Task objective:
No pictures should be carried over. Output all other parts of the entries verbatim.

Information given:
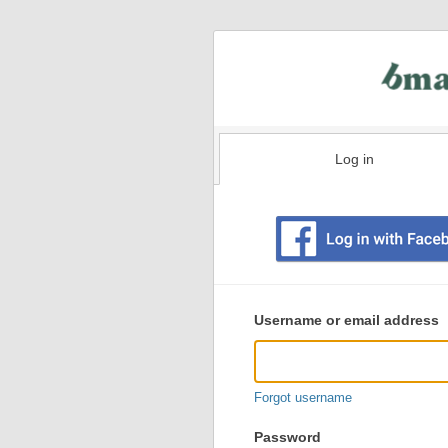
Log in
Existing
user
Username or email address
login
information
Forgot username
Password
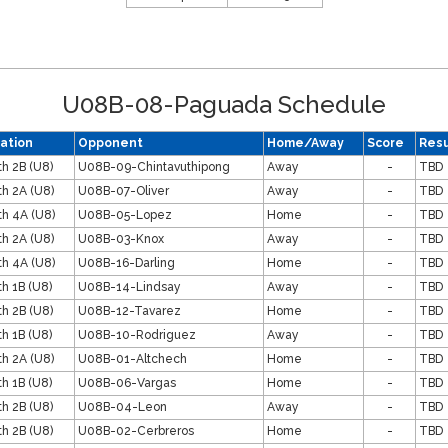
U08B-08-Paguada Schedule
ation
Opponent
Home/Away
Score
Resu
th 2B (U8)
U08B-09-Chintavuthipong
Away
-
TBD
th 2A (U8)
U08B-07-Oliver
Away
-
TBD
th 4A (U8)
U08B-05-Lopez
Home
-
TBD
th 2A (U8)
U08B-03-Knox
Away
-
TBD
th 4A (U8)
U08B-16-Darling
Home
-
TBD
th 1B (U8)
U08B-14-Lindsay
Away
-
TBD
th 2B (U8)
U08B-12-Tavarez
Home
-
TBD
th 1B (U8)
U08B-10-Rodriguez
Away
-
TBD
th 2A (U8)
U08B-01-Altchech
Home
-
TBD
th 1B (U8)
U08B-06-Vargas
Home
-
TBD
th 2B (U8)
U08B-04-Leon
Away
-
TBD
th 2B (U8)
U08B-02-Cerbreros
Home
-
TBD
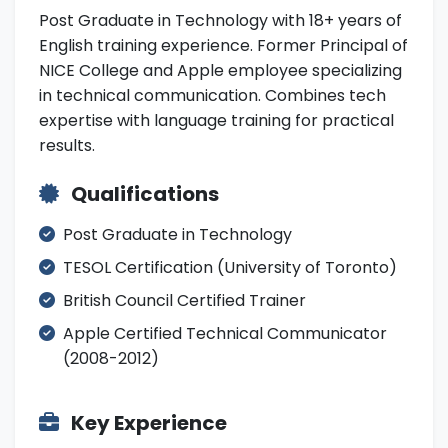
Post Graduate in Technology with 18+ years of
English training experience. Former Principal of
NICE College and Apple employee specializing
in technical communication. Combines tech
expertise with language training for practical
results.
Qualifications
Post Graduate in Technology
TESOL Certification (University of Toronto)
British Council Certified Trainer
Apple Certified Technical Communicator
(2008-2012)
Key Experience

Exercise output:
Log in
Existing
user
Username or email address
login
information
Forgot username
Password
U08B-08-Paguada Schedule
ation
Opponent
Home/Away
Score
Resu
th 2B (U8)
U08B-09-Chintavuthipong
Away
-
TBD
th 2A (U8)
U08B-07-Oliver
Away
-
TBD
th 4A (U8)
U08B-05-Lopez
Home
-
TBD
th 2A (U8)
U08B-03-Knox
Away
-
TBD
th 4A (U8)
U08B-16-Darling
Home
-
TBD
th 1B (U8)
U08B-14-Lindsay
Away
-
TBD
th 2B (U8)
U08B-12-Tavarez
Home
-
TBD
th 1B (U8)
U08B-10-Rodriguez
Away
-
TBD
th 2A (U8)
U08B-01-Altchech
Home
-
TBD
th 1B (U8)
U08B-06-Vargas
Home
-
TBD
th 2B (U8)
U08B-04-Leon
Away
-
TBD
th 2B (U8)
U08B-02-Cerbreros
Home
-
TBD
Post Graduate in Technology with 18+ years of
English training experience. Former Principal of
NICE College and Apple employee specializing
in technical communication. Combines tech
expertise with language training for practical
results.
Qualifications
Post Graduate in Technology
TESOL Certification (University of Toronto)
British Council Certified Trainer
Apple Certified Technical Communicator
(2008-2012)
Key Experience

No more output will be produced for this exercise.